Brauchler stresses that "we weren't arguing to lock this guy up and throw away the key. This wasn't a hang-'em-high approach. Our pitch was that this guy needs a four-year community-corrections sentence, where the guy would likely get a year of residential community-corrections time before he started to be transitioned back into the community. If he had gotten that, not only do they say you can't have a car, but they prohibit you from having a car and monitor you, because you're in a residential facility. And they force you to go through the treatment regimen you're supposed to get. It's a much more restrictive, confinement-based way to get people the rehabilitation they need in addition to providing a punitive sanction that they don't want to repeat."

The sentence Carmack got instead is "reflective of the discretion the legislature built into this statute," he maintains. "It allowed this guy to have none of these consequences and none of these constraints."

The lack of a mandatory minimum also results in what Brauchler calls "broad discrepancies in punishment for the same crime."

As an example, he points out that days after Carmack got probation, Brighton's Wesley Hunt was sentenced to eight years of prison for his fifth DUI in the 17th Judicial District, which borders his own.

Granted, the circumstances in the two cases were different: Carmack was alone when he was pulled over in March, while Hunt was in the company of his two young daughters, ages five and seven, at the time of his arrest and arrived at his girlfriend's home after allegedly "hitting several parked cars, driving on the wrong side of the road and driving over a mailbox," the 17th Judicial DA's office points out. On top of that, one of the kids hit her face on the interior of the car as he sped away from a crash, winding up with a black eye in the process.

Nevertheless, Brauchler feels that "one guy getting eight years in prison and the other one not getting a single day in jail" is an indication that the system is out of whack.

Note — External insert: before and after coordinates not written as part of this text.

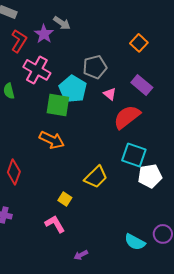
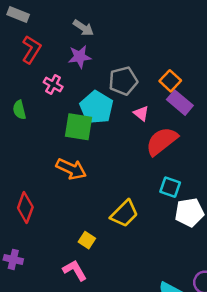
purple star: (44, 34) -> (80, 57), moved, turned 30
orange square: (139, 43) -> (170, 81), moved
pink cross: (37, 70) -> (53, 84), size x0.6
cyan square: (134, 155) -> (170, 187), size x0.7

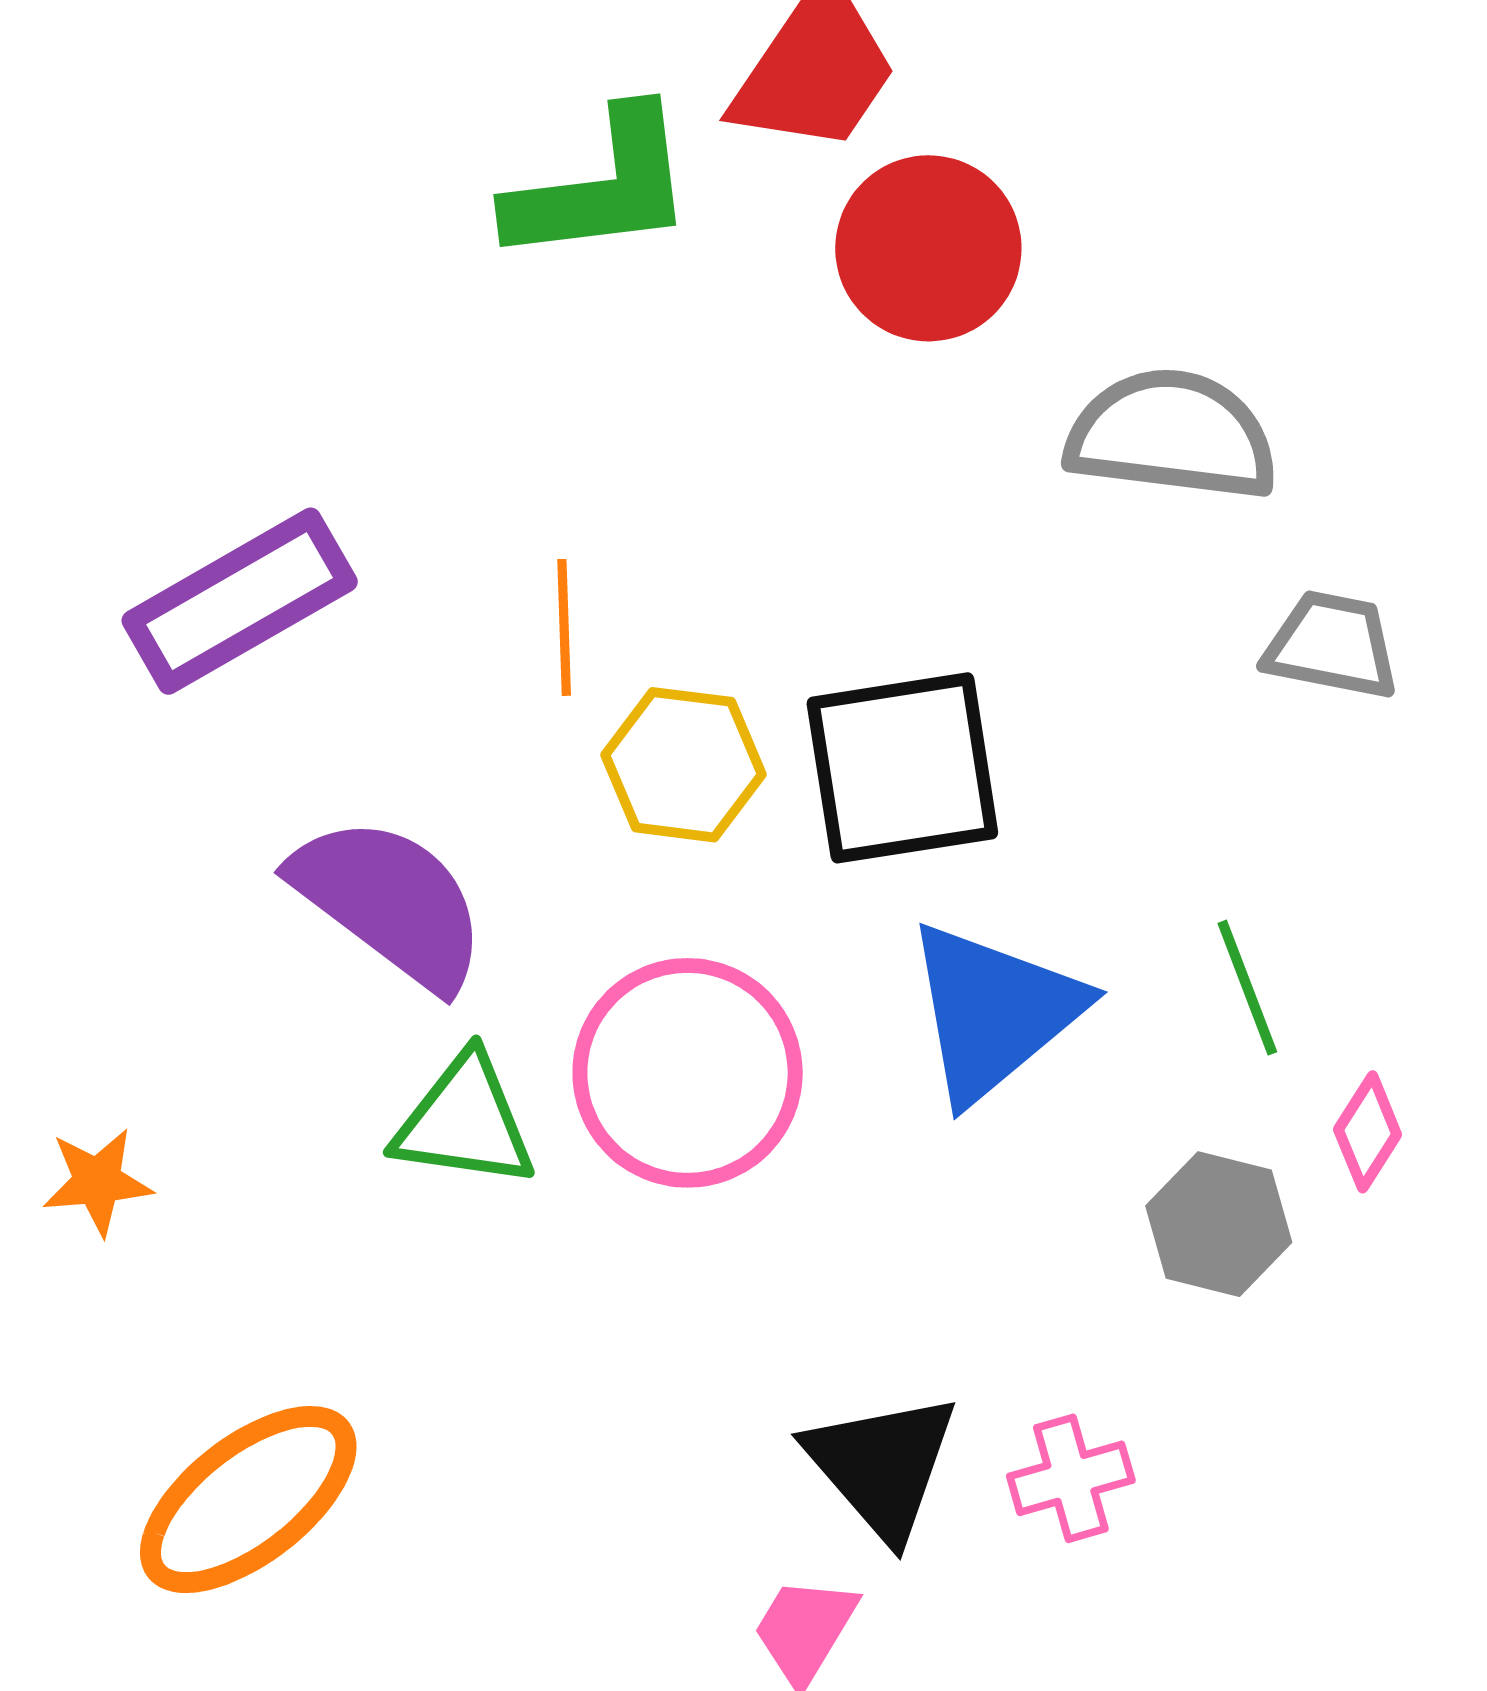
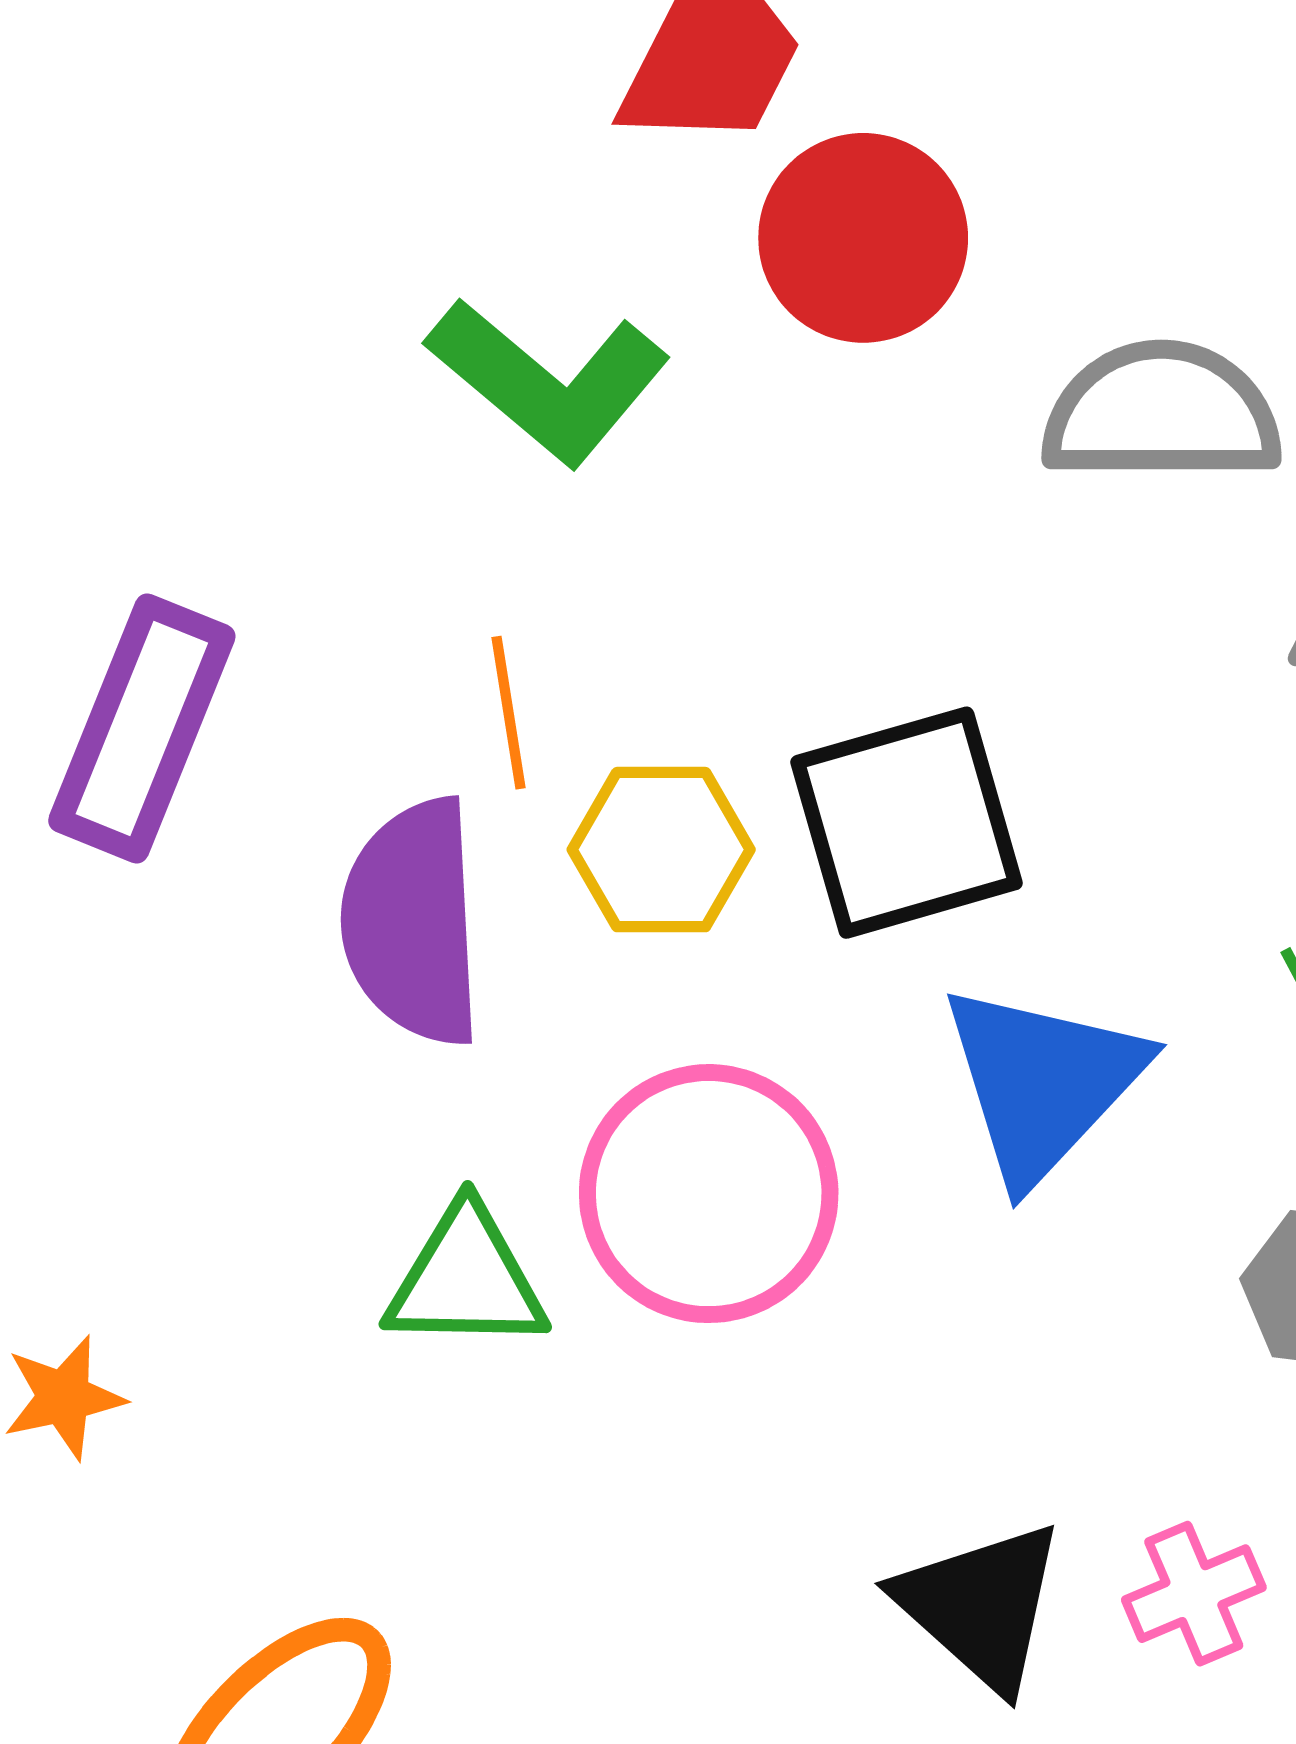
green L-shape: (602, 187) -> (548, 381), moved, turned 54
purple rectangle: (240, 601) -> (142, 728), turned -31
purple semicircle: (390, 902) -> (413, 922), moved, turned -123

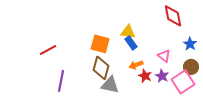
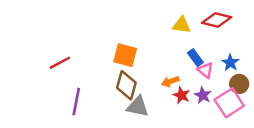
red diamond: (173, 16) -> (217, 20), turned -65
yellow triangle: (128, 32) -> (182, 25), moved
blue rectangle: (131, 43) -> (195, 58), moved
blue star: (190, 44) -> (230, 63), moved

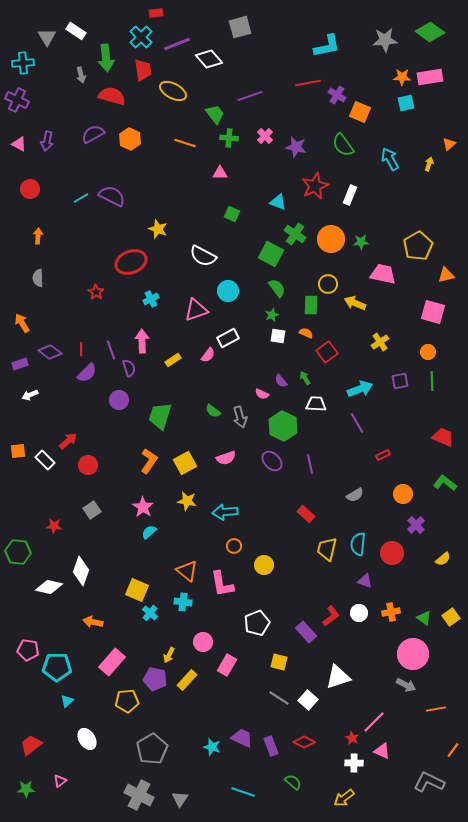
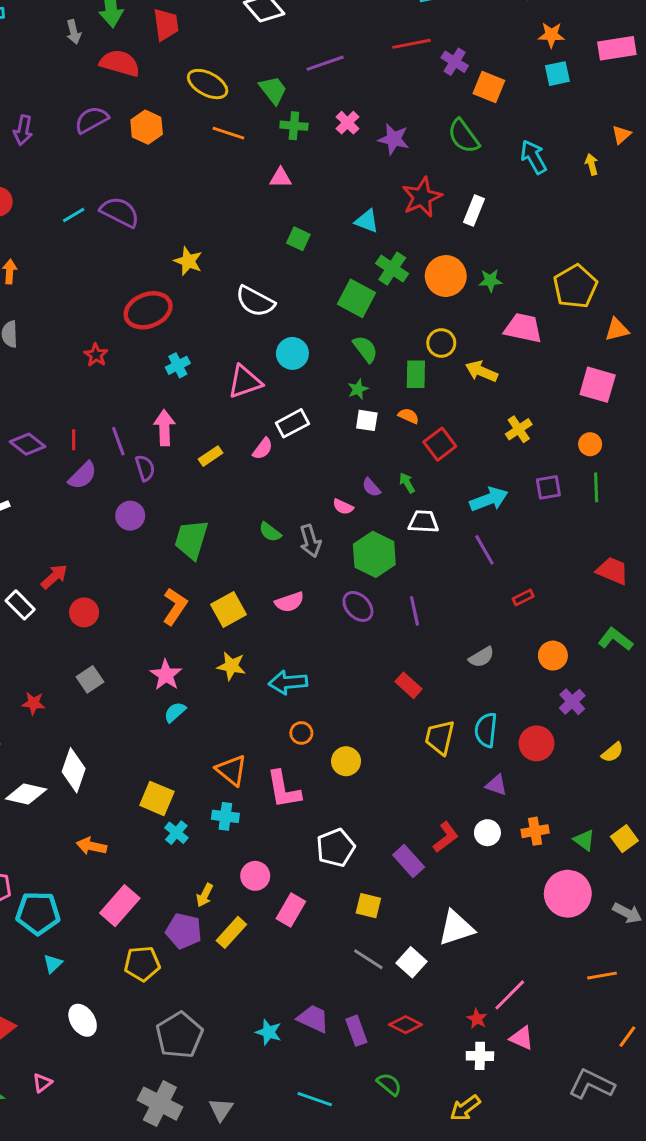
pink rectangle: (430, 77) -> (617, 48), moved
yellow ellipse: (173, 91) -> (208, 84), moved
yellow arrow: (429, 164) -> (592, 164), turned -32
gray arrow: (406, 685) -> (627, 913), moved

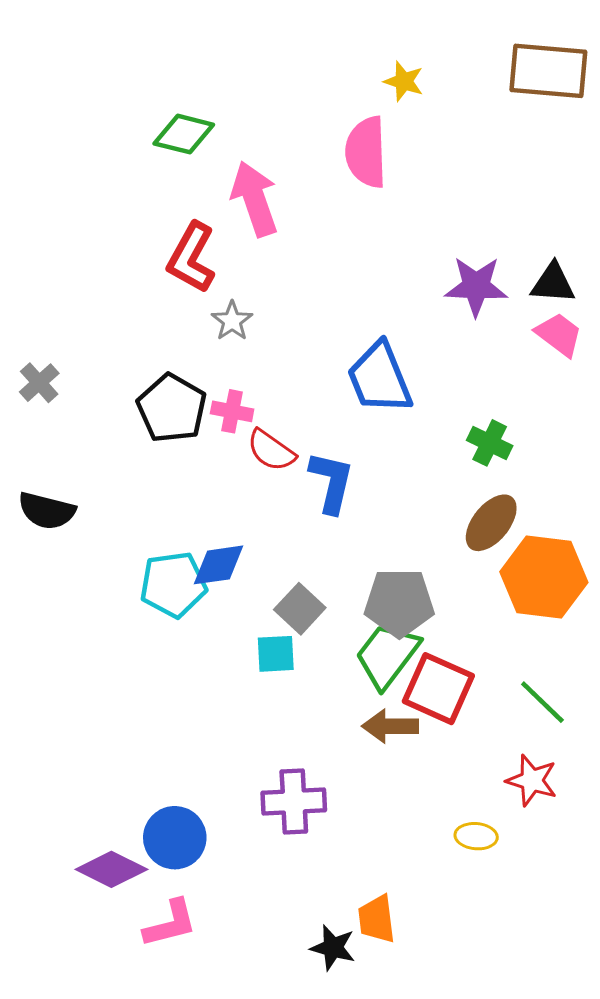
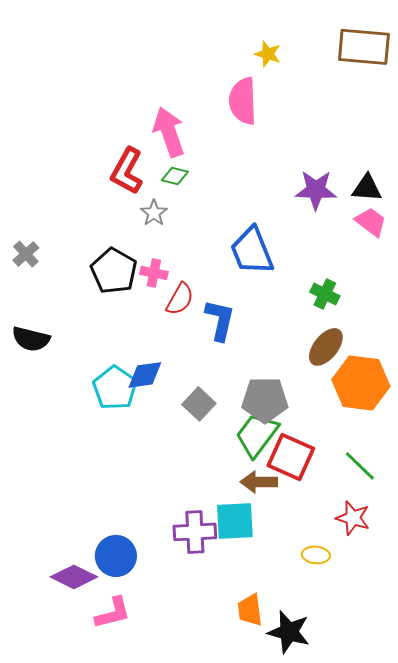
green diamond: (184, 134) -> (175, 176), moved, size x0.7
red semicircle: (271, 450) -> (180, 299), turned -96
cyan pentagon: (173, 585) -> (115, 388), turned -30
cyan square: (276, 654) -> (235, 521), moved, size x1.5
black star: (333, 948) -> (289, 632), moved, size x1.4

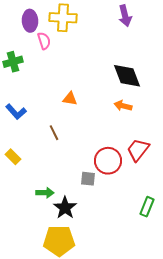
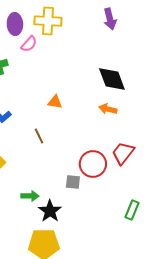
pink semicircle: (44, 41) -> (29, 44), turned 60

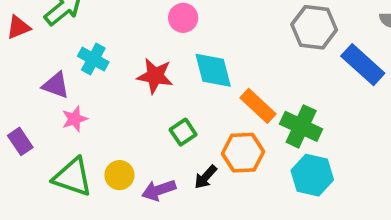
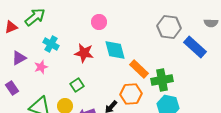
purple triangle: (56, 85) -> (19, 58), moved, turned -49
pink star: (75, 119) -> (41, 67), moved
green cross: (301, 126) -> (162, 80), turned -35
green square: (183, 132) -> (77, 85), moved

Of course, mandatory-minimum sentences have been widely criticized by jail and prison reformers in recent years, particularly in the case of drug offenses — gripes that shouldn't apply to Colorado, Brauchler believes, because of reform efforts put in place over the past few years. ("We're way ahead of the federal government on that," he believes.) But he calls DUI "a unique charge — a charge that's unique in this way. We can protect ourselves to some degree from incidents of burglary and armed robbery and all sorts of crimes by where we live, where we go at different times of day and how we conduct ourselves. But the one thing we can't do is protect ourselves from drunk drivers. In twenty-plus years of doing this, I've seen DUIs on every kind of road you can imagine and every time of day you can imagine. We're completely vulnerable. Little painted lines [can't] protect us from careening into each other at 65 plus miles an hour. We absolutely have to be protected."

Admittedly, Brauchler is "a bit more sensitive" on the subject of DUIs "than some people are, for a couple of reasons. One is that the 18th Judicial District has had more DUIs over the last fifteen years than any other district in the state, and second place isn't even close. And within the last month or two, I stood up and argued for the incarceration of a retired Army war veteran" — ex-colonel Eric Henderson — "because he drove drunk and killed a state trooper" (Colorado State Trooper Jaimie Jursevics) "who was on our roads trying to protect us. And this is the third officer who died at the hands of a drunk driver I prosecuted since I took office."

That's why Brauchler is beseeching the legislature to revisit the felony-DUI law in the next session and put a mandatory-minimum component in place, in order to "send a clear message to the community and to people who even for a moment think about how they conduct themselves when they're drinking. I think we have to have a promise of some kind of heavy sentence if you engage in this type of behavior, especially for felony DUI, because it's repeated behavior."